Too many skiers make these mistakes, here is the only correct posture for going down the slopes

Whether your skiing level is that of a novice or an experienced skier, certain postures must be respected.

Too many skiers make these mistakes, here is the only correct posture for going down the slopes

Whether your skiing level is that of a novice or an experienced skier, certain postures must be respected.

With the gray, snow and cold, the call of the mountains and snowy slopes is certainly present in your minds. But there are several rules to follow to get your ski vacation off to a good start, whether you are a novice who is going to take your first steps in powder this year, a Sunday skier and even an experienced skier (without thinking of yourself as Cyprien Sarrazin either, double winner of the Kitzbühel downhill). Your posture is particularly essential.

It may even be one of the main elements for making the most of the slopes, because good posture will allow you to constantly adapt to all snow, sliding and speed conditions. It will also prove very valuable for your safety on the slopes. First of all, know that a good posture on your skis will allow you to guarantee freedom of movement and flexibility. This allows you to easily change your body position when changing direction or speed. The CheckYeti site, made up of snow sports specialists, provides valuable advice on the subject.

To determine your best posture, you should "imagine 4 axes connecting the ankles, knees, hips and shoulders respectively. These axes should be parallel to each other."

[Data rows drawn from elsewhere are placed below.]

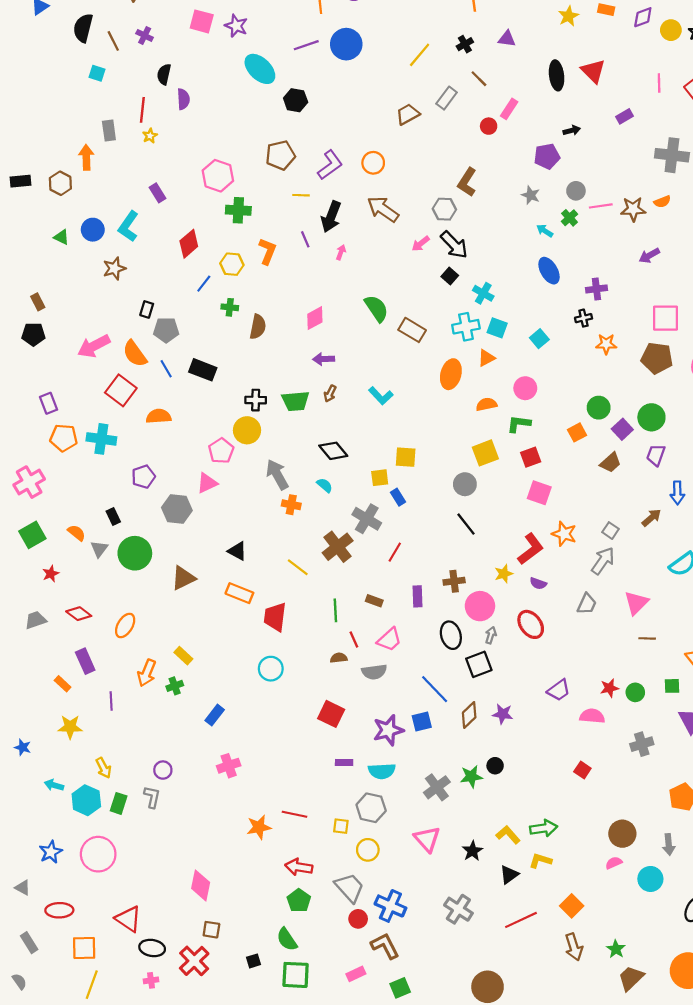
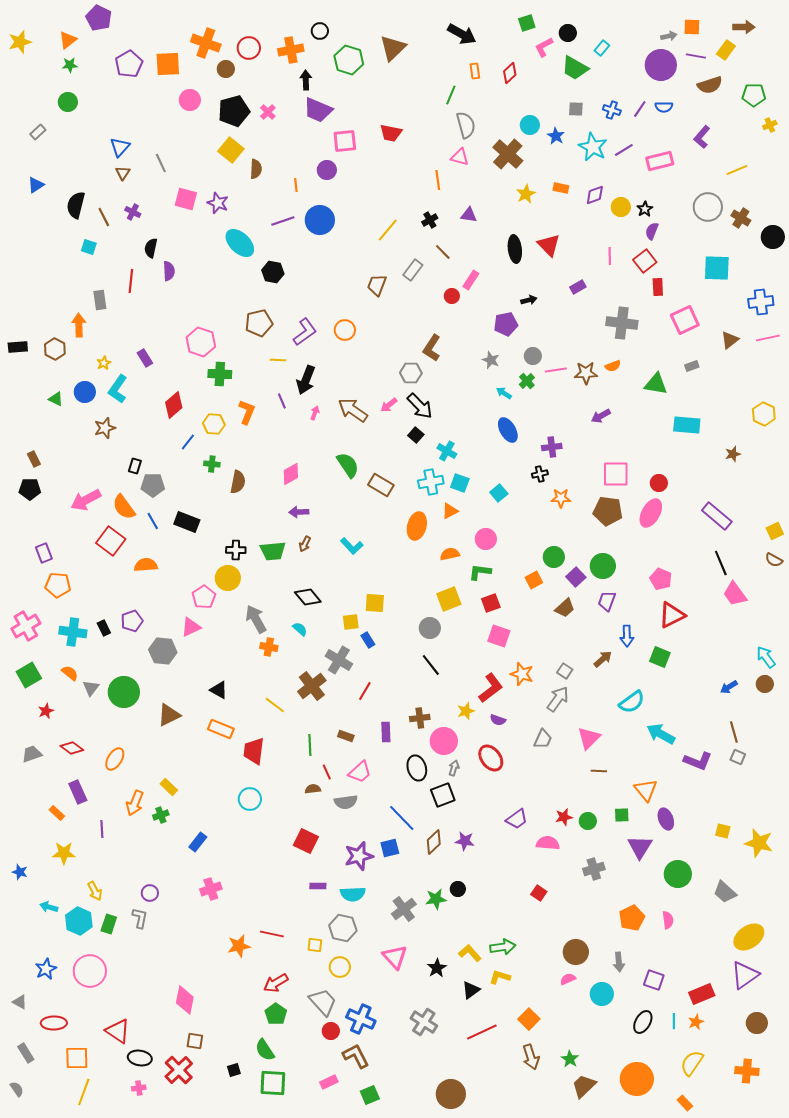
brown trapezoid: (408, 114) -> (377, 285), turned -40
yellow star: (150, 136) -> (104, 363), moved
brown arrow: (383, 209) -> (353, 410), moved
cyan cross: (101, 439) -> (73, 632), moved
black rectangle: (113, 517) -> (104, 628), moved
red arrow: (299, 867) -> (276, 983), turned -40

The lower limbs are a crucial element in skiing. The joints of the ankles, knees and hips allow you to absorb the different tracks and keep your balance. The most common mistake you can make is to stay too rigid and therefore prevent the legs from doing their job. To maintain the balance mentioned above, the position of your equipment is important because if your skis are too close, a fall is almost guaranteed.

Another common mistake: edge mistakes. In detail, this consists of losing balance following the support of the leg on the non-load-bearing edge. To avoid this type of problem, you can practice by placing yourself on the edge of the slope and pressing the edge of your skis into the snow. You then release the pressure very slightly until you begin to slide down the slope. Once done, you plant the edges again in the snow until you stop.

If the lower body is important, what about the upper body? If you tend to lean your trunk and head towards the inside of the turn, the pressure exerted on the outside ski is then insufficient and a fall is also inevitable. Initiating turns with your upper body is therefore essential to avoid these problems. Ideally, you should leave your trunk and head towards the bottom of the track.

Finally, pay attention to your weight transfer. If you can't steer it well and are too far back, you will definitely benefit from the tarps and nets along the tracks. Last little tip, if you feel like your thighs are burning, it may be because it's time to get warm, but also because your posture is once again not the right one. Lean forward and press your shins against your ski boots, life will be much easier!